Григорий Иванович, встав, с горячностью ответил:
— Линию предельных трудностей! — И тут же он виновато улыбнулся директору. Сказал, понизив голос: — Нет, кроме шуток. К вечеру я ориентировочно прикину, за что мы можем взяться, за что — не можем. Вечером я доложу вам все, перед заседанием. Надеюсь, мы и здесь во мнениях не разойдемся, и вы согласитесь меня поддержать…
После этого разговора Григорий Иванович отправился в плановый отдел, где — в тесной комнате, среди других плановиков — с утра до ночи работает Зоя Степановна.
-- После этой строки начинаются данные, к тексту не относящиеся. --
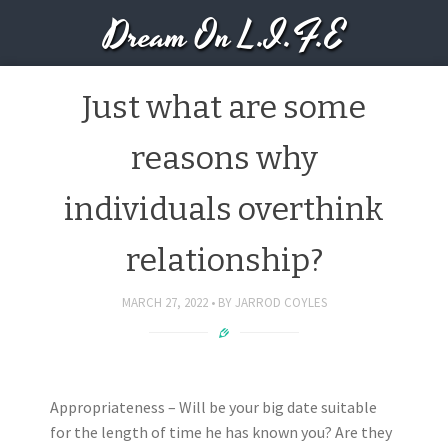
Dream On L.I.F.E
Just what are some
reasons why
individuals overthink
relationship?
MARCH 27, 2022
BY
JARROD COYLES
Appropriateness – Will be your big date suitable
for the length of time he has known you? Are they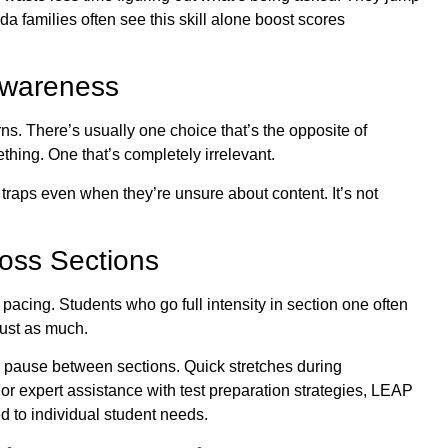
da families often see this skill alone boost scores
Awareness
s. There’s usually one choice that’s the opposite of
ething. One that’s completely irrelevant.
traps even when they’re unsure about content. It’s not
oss Sections
t pacing. Students who go full intensity in section one often
just as much.
d pause between sections. Quick stretches during
For expert assistance with test preparation strategies,
LEAP
ed to individual student needs.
А на работу она поступила с того самого дня, когда они приехали в Сибирь. Еще в пути сюда Зоя Степановна чувствовала, что они сознательно идут на жертвы, и жертвы их должны быть велики. Теплушка, в которой они ехали тысячи километров, тайга, зелено-белая, по-зимнему сумрачная, сорок градусов мороза, ее валенки и полушубок — все это для нее было чуть-чуть овеяно романтикой и густо окрашено тревожным ощущением войны. Остаться просто профессорской женой, как раньше, она уже не смогла бы. Ей хотелось небывалого: например, стать монтажницей на стройке. Однако же здоровье ее было слабоватым, ей шел шестой десяток лет; едва она заикнулась о физическом труде, Григорий Иванович ее поднял на смех. И ей пришлось усесться за арифмометр в конторе.
Два года она выписывала столбцы однообразных цифр, крутила ручку арифмометра. Два года это делалось упрямо, без тени жалобы или неудовольствия. И только когда их стройка закончилась, а война уже явно стала клониться к победе, Зоя Степановна начала мечтать: боже мой, как будет хорошо вернуться на прежнее место! Как надоел затерянный в тайге заводской мирок!
По ему присущей скромности, Зберовский избегал разговаривать с женой в служебной обстановке. На людях он вообще держался с ней так, будто они мало знакомы. Поэтому Григорий Иванович нарочито редко заглядывал в плановый отдел. А сегодня он вошел туда, молчаливым поклоном поздоровался с работающими и тотчас, нагнувшись к столу Зои Степановны, вполголоса попросил ее выйти из комнаты: ему надо немедленно с ней побеседовать о чем-то.
Зоя Степановна торопливо вышла. Они вместе спустились с крыльца, пошли бок о бок по площади. Теперь Григорий Иванович сказал:
— Зоечка! Я вот о чем — знаешь, такая неожиданная вещь… Как ты посмотришь на это, если мы решили бы с тобой пожить и поработать здесь еще года три-четыре?
Зоя Степановна ужаснулась:
— Что ты говоришь! Неужели война может так затянуться?
— Нет. Я хочу сказать — война окончится, а нам с тобой остаться на заводе.
— Почему? Гриша, что нас вынудит?
— Ничто не вынудит. А вот сегодня передо мной гамлетовское: «Быть или не быть». Отмерить надо и отрезать.
— Ты скажи прямо: неприятности? Большие?
— Вздор. Скорее, новые обстоятельства.